Bulgaria

Los 2500 kilómetros de viaje nos recibieron en este país donde nos han sobrado los dias de lluvia, y las subidas interminables. Un verdadero desafío recorrer Bulgaria. Exigidos y cansados. Un país diferente, realmente diferente.

La Ruta del Danubio, río que sirve de frontera entre rumania y Bulgaria recorre este pais por la zona más olvidada. Las rutas son bastante desoladas,exigentes y un tanto en mal estado. Hay muy poca infraestructura, y sumado a la exigencia en el continuo ascenso y descenso de sus montañas, los días nos piden una fortaleza mental y física por encima de nuestras capacidades quizás. No es fácil.

Con esmero y resignación, y tratando de disfrutarlo, pasamos de pueblo en pueblo por estas desoladas tierras. La foto es letal: casas abandonadas,grandes superficies de siembra de empresas que no están aquí sino en Sofía (300 km al sur), y gente que se nota no está ni siquiera cerca de lograr un bienestar.
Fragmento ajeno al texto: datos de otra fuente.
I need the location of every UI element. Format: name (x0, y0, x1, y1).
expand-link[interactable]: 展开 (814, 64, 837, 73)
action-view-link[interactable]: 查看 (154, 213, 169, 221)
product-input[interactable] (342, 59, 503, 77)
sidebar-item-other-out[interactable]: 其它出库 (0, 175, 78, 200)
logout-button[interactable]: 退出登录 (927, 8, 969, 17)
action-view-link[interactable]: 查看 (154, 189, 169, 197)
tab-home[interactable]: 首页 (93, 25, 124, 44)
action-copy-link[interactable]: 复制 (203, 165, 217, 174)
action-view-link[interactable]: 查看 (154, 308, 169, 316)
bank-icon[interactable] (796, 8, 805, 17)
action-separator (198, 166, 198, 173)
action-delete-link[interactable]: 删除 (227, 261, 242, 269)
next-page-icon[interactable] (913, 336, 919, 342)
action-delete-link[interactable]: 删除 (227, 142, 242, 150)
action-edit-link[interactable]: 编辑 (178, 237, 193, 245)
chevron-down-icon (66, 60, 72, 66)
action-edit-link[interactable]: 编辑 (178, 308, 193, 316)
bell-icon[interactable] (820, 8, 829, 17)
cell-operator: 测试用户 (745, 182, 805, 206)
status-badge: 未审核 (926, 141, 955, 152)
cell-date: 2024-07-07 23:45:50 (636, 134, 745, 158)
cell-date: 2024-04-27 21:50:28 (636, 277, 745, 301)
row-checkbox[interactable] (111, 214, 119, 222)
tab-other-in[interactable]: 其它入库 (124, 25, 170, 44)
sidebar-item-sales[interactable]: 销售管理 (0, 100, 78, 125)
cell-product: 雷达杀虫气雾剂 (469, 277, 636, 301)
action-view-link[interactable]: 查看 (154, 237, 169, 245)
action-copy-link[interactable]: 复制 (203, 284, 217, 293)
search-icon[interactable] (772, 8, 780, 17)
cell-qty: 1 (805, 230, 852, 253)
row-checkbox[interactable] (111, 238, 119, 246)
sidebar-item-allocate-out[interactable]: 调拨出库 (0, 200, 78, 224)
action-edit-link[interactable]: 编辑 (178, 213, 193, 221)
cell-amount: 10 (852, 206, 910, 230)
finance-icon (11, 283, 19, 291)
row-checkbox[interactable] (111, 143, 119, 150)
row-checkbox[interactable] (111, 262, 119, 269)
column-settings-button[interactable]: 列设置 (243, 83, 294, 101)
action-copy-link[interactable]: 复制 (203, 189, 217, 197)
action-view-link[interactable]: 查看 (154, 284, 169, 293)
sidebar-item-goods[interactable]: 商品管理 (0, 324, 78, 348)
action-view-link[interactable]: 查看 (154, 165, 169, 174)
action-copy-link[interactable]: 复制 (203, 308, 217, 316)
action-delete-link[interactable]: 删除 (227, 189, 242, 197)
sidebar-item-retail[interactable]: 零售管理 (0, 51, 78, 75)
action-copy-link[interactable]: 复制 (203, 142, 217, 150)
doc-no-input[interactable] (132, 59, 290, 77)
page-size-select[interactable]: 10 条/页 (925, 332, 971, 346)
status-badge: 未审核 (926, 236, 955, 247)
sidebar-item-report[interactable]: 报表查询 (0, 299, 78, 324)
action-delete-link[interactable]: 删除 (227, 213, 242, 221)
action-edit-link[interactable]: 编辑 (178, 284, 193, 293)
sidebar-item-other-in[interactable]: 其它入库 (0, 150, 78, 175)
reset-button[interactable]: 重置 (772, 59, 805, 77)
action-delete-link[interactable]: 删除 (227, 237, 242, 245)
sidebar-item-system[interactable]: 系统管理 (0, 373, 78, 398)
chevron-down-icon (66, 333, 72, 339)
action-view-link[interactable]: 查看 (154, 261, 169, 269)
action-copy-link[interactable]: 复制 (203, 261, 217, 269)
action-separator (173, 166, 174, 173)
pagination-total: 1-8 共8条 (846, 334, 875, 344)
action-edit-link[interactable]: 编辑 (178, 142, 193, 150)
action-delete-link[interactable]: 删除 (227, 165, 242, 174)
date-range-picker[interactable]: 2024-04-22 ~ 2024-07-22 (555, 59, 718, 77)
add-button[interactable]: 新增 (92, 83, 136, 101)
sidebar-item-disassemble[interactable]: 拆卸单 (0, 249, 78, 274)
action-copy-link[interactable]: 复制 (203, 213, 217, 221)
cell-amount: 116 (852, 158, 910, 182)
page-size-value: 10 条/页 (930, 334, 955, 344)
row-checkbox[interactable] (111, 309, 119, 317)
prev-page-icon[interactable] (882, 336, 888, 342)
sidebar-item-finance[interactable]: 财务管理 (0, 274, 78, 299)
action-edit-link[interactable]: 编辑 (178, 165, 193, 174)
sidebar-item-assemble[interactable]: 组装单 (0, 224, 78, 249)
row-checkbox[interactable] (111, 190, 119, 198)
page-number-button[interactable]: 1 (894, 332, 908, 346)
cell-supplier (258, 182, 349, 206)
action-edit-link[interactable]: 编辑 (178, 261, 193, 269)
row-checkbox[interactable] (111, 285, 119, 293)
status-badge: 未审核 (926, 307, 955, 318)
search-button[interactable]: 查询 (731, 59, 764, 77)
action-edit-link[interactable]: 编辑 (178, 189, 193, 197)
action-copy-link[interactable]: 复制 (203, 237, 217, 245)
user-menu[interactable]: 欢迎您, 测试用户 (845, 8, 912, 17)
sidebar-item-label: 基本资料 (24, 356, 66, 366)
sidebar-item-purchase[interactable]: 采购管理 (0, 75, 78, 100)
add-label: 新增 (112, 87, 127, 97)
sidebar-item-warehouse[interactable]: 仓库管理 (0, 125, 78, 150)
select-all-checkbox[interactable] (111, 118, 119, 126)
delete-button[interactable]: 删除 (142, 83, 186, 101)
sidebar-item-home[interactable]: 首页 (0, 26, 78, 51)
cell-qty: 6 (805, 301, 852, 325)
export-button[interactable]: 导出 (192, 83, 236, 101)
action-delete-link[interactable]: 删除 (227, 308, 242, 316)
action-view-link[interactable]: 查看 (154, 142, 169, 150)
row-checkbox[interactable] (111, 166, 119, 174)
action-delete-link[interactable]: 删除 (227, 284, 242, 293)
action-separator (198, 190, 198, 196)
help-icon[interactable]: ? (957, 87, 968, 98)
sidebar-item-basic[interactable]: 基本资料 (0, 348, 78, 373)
Muchos perros, los nuevos personajes que nos reciben en cada pueblo,algunos más y otros menos simpáticos, parecieran ser un reflejo que acompaña casi por obligación la escena.
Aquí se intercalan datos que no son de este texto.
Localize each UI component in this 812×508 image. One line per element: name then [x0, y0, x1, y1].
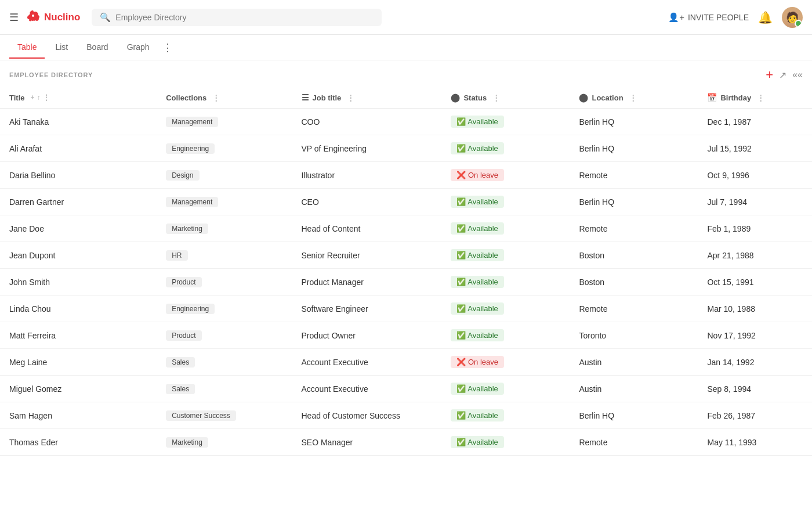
col-birthday-label: Birthday	[720, 93, 751, 102]
cell-collection: Product	[157, 322, 292, 349]
cell-name: Meg Laine	[0, 349, 157, 376]
cell-collection: Engineering	[157, 135, 292, 162]
col-collections-more[interactable]: ⋮	[212, 93, 220, 102]
location-col-icon: ⬤	[579, 93, 588, 102]
cell-name: John Smith	[0, 269, 157, 296]
cell-name: Linda Chou	[0, 296, 157, 322]
invite-label: INVITE PEOPLE	[688, 13, 749, 22]
cell-name: Miguel Gomez	[0, 376, 157, 402]
col-header-title: Title + ↑ ⋮	[0, 87, 157, 109]
col-location-label: Location	[592, 93, 623, 102]
cell-location: Austin	[570, 376, 698, 402]
table-row[interactable]: Jane Doe Marketing Head of Content ✅ Ava…	[0, 215, 812, 242]
cell-collection: Marketing	[157, 215, 292, 242]
logo[interactable]: Nuclino	[26, 9, 80, 26]
cell-location: Remote	[570, 162, 698, 189]
search-icon: 🔍	[100, 12, 111, 23]
col-title-actions: + ↑ ⋮	[31, 93, 50, 102]
cell-jobtitle: COO	[292, 109, 442, 135]
table-row[interactable]: John Smith Product Product Manager ✅ Ava…	[0, 269, 812, 296]
cell-birthday: Nov 17, 1992	[698, 322, 812, 349]
table-row[interactable]: Darren Gartner Management CEO ✅ Availabl…	[0, 189, 812, 215]
col-location-more[interactable]: ⋮	[629, 93, 637, 102]
col-status-more[interactable]: ⋮	[492, 93, 500, 102]
table-row[interactable]: Miguel Gomez Sales Account Executive ✅ A…	[0, 376, 812, 402]
cell-status: ❌ On leave	[441, 349, 570, 376]
tab-table[interactable]: Table	[9, 37, 45, 59]
table-row[interactable]: Aki Tanaka Management COO ✅ Available Be…	[0, 109, 812, 135]
cell-status: ✅ Available	[441, 269, 570, 296]
tab-graph[interactable]: Graph	[119, 37, 158, 59]
cell-jobtitle: VP of Engineering	[292, 135, 442, 162]
add-button[interactable]: +	[766, 67, 773, 82]
cell-location: Berlin HQ	[570, 109, 698, 135]
topbar: ☰ Nuclino 🔍 👤+ INVITE PEOPLE 🔔 🧑	[0, 0, 812, 35]
svg-point-0	[32, 15, 34, 17]
cell-jobtitle: CEO	[292, 189, 442, 215]
cell-jobtitle: Product Owner	[292, 322, 442, 349]
cell-location: Berlin HQ	[570, 135, 698, 162]
cell-name: Thomas Eder	[0, 429, 157, 456]
birthday-col-icon: 📅	[707, 93, 717, 102]
cell-name: Sam Hagen	[0, 402, 157, 429]
logo-text: Nuclino	[44, 12, 80, 23]
col-jobtitle-more[interactable]: ⋮	[347, 93, 354, 102]
section-actions: + ↗ ««	[766, 67, 803, 82]
cell-jobtitle: Head of Customer Success	[292, 402, 442, 429]
person-add-icon: 👤+	[668, 12, 684, 23]
cell-name: Jane Doe	[0, 215, 157, 242]
cell-location: Remote	[570, 215, 698, 242]
status-col-icon: ⬤	[451, 93, 460, 102]
cell-name: Ali Arafat	[0, 135, 157, 162]
expand-icon[interactable]: ↗	[779, 70, 786, 81]
search-bar[interactable]: 🔍	[92, 9, 382, 26]
cell-status: ✅ Available	[441, 215, 570, 242]
table-row[interactable]: Linda Chou Engineering Software Engineer…	[0, 296, 812, 322]
table-row[interactable]: Jean Dupont HR Senior Recruiter ✅ Availa…	[0, 242, 812, 269]
sort-col-icon[interactable]: ↑	[37, 93, 41, 102]
cell-location: Boston	[570, 242, 698, 269]
cell-collection: Product	[157, 269, 292, 296]
cell-jobtitle: Account Executive	[292, 349, 442, 376]
invite-people-button[interactable]: 👤+ INVITE PEOPLE	[668, 12, 749, 23]
employee-table: Title + ↑ ⋮ Collections ⋮	[0, 87, 812, 456]
table-row[interactable]: Daria Bellino Design Illustrator ❌ On le…	[0, 162, 812, 189]
cell-collection: Sales	[157, 349, 292, 376]
table-row[interactable]: Ali Arafat Engineering VP of Engineering…	[0, 135, 812, 162]
col-collections-label: Collections	[166, 93, 206, 102]
add-col-icon[interactable]: +	[31, 93, 35, 102]
cell-birthday: Jul 15, 1992	[698, 135, 812, 162]
cell-jobtitle: Software Engineer	[292, 296, 442, 322]
bell-icon[interactable]: 🔔	[758, 10, 773, 24]
cell-birthday: May 11, 1993	[698, 429, 812, 456]
tab-more-button[interactable]: ⋮	[160, 38, 175, 57]
tab-board[interactable]: Board	[78, 37, 116, 59]
topbar-right: 👤+ INVITE PEOPLE 🔔 🧑	[668, 7, 803, 28]
table-row[interactable]: Thomas Eder Marketing SEO Manager ✅ Avai…	[0, 429, 812, 456]
cell-name: Matt Ferreira	[0, 322, 157, 349]
cell-birthday: Jul 7, 1994	[698, 189, 812, 215]
logo-icon	[26, 9, 41, 26]
cell-collection: Management	[157, 109, 292, 135]
table-row[interactable]: Sam Hagen Customer Success Head of Custo…	[0, 402, 812, 429]
tabs-bar: Table List Board Graph ⋮	[0, 35, 812, 60]
cell-birthday: Jan 14, 1992	[698, 349, 812, 376]
cell-status: ✅ Available	[441, 189, 570, 215]
col-header-jobtitle: ☰ Job title ⋮	[292, 87, 442, 109]
cell-location: Boston	[570, 269, 698, 296]
employee-table-wrapper: Title + ↑ ⋮ Collections ⋮	[0, 87, 812, 456]
col-birthday-more[interactable]: ⋮	[757, 93, 764, 102]
section-title: EMPLOYEE DIRECTORY	[9, 71, 93, 78]
table-row[interactable]: Matt Ferreira Product Product Owner ✅ Av…	[0, 322, 812, 349]
menu-icon[interactable]: ☰	[9, 11, 19, 24]
table-row[interactable]: Meg Laine Sales Account Executive ❌ On l…	[0, 349, 812, 376]
cell-location: Austin	[570, 349, 698, 376]
cell-collection: Engineering	[157, 296, 292, 322]
cell-collection: Customer Success	[157, 402, 292, 429]
collapse-icon[interactable]: ««	[792, 70, 803, 80]
search-input[interactable]	[115, 13, 374, 22]
more-col-icon[interactable]: ⋮	[43, 93, 50, 102]
avatar[interactable]: 🧑	[782, 7, 803, 28]
tab-list[interactable]: List	[47, 37, 76, 59]
cell-birthday: Sep 8, 1994	[698, 376, 812, 402]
Posiblemente 8 de cada 10 biciviajeros seleccionarián ir cruzando hacia las planas y un tanto deshabitadas rutas del sur de Rumania, haciendo 3 cruces de frontera a lo largo del Danubio para esquivar estas condiciones un tanto extremas de este otro lado. Nosotros, los 2 de la excepción, mezcla de cabezones y obedientes,  optamos por estas subidas y bajadas.
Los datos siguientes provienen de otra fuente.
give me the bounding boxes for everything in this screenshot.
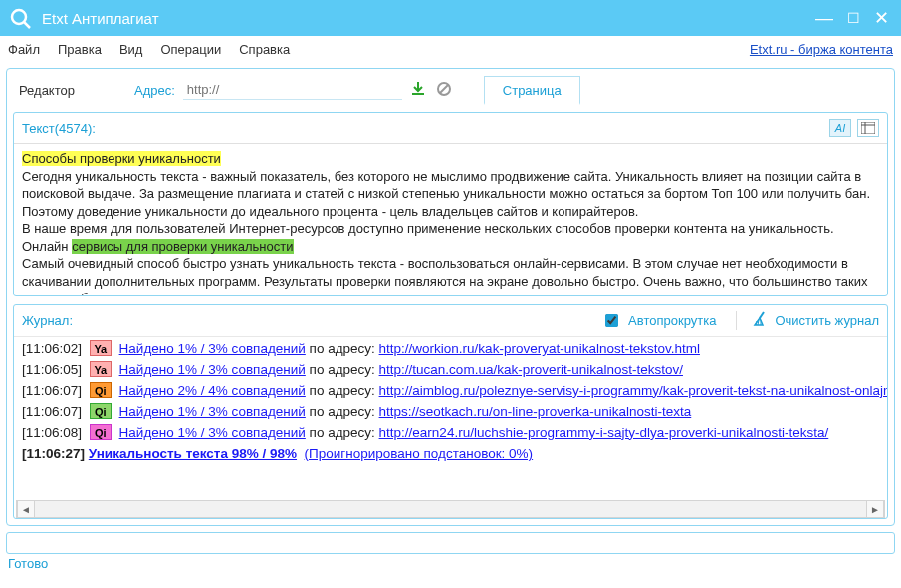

Nuestros músculos, rodillas, y otras partes del cuerpo, nos lo están recordando. Las bocinas y miradas incrédulas de conductores y gente en cada pueblo, nos quedarán grabadas para siempre. Se muestran sorprendidos, y hasta sin capacidad de reacción ante nuestra alocada elección. Si, creannos, nadie viene por aquí.

Nos llaman la atención unas maquinas automaticas expendedoras de cafe. No solo por el tamaño de sus porciones, sino también por el precio, realmente baratos, y por su existencia en lugares a veces increíblemente remotos. Algunas centrales nucleares, termoeléctricas, y otras pequeñas industrias cerca de Pleven, nos hacen volver a sentir que no estamos solos.

Un cafecito, una barra de cereal, unas almendras, y a volver a subir. Si, cada pueblito, está rodeado de subidas y bajadas. No vamos a negar que en el medio de algunas subidas se nos presenta la pregunta: «qué estoy haciendo acá?». Especialmente cuando te avisaron que del lado rumano era todo plano!!. Pero en el fondo, lo estamos disfrutando. La satisfacción de llegar arriba, de derrotar ese tobogán de cemento, de adoquines, de barro o de empedrado, cual sea y de cuanto sea, es impagable. Mas con la compañía de la persona que queres.

Por Qué lo hicimos? Muy bien no lo sabemos. Quizás para desafiarnos? Quizás porqué no queríamos sellar 6 veces nuestros ya casi colapsados pasaportes. O tal vez para confirmar que cuando sos libre de decidir, todo es posible, incluido lo que alguna aplicación te lo pone como imposible. Si, estamos orgullosos de tomar el camino más largo. El que más nos enseña.

Ah, y entre otras razones, de ese raid alocado por el norte de Bulgaria, también queríamos llegar a Ruse, la primer ciudad del recorrido, para festejar el cumple de Lauri.  Que manera de terminar la vuelta al sol numero 32, a puro pedal y musculación!!! Nos tomamos, así, un descanso merecido de 5 días en esa ciudad, donde aprovechamos para conocer un poco más de la cultura de esta linda nación de Bulgaria. El lenguaje cirílico nos complica un poco nuestro rol de citadinos, pero la vamos llevando.

Ahora acondicionaremos las bicis, y en unos días, nos iremos a cruzar para Rumania, a desandar los últimos 300 kilómetros hasta llegar a Constanza!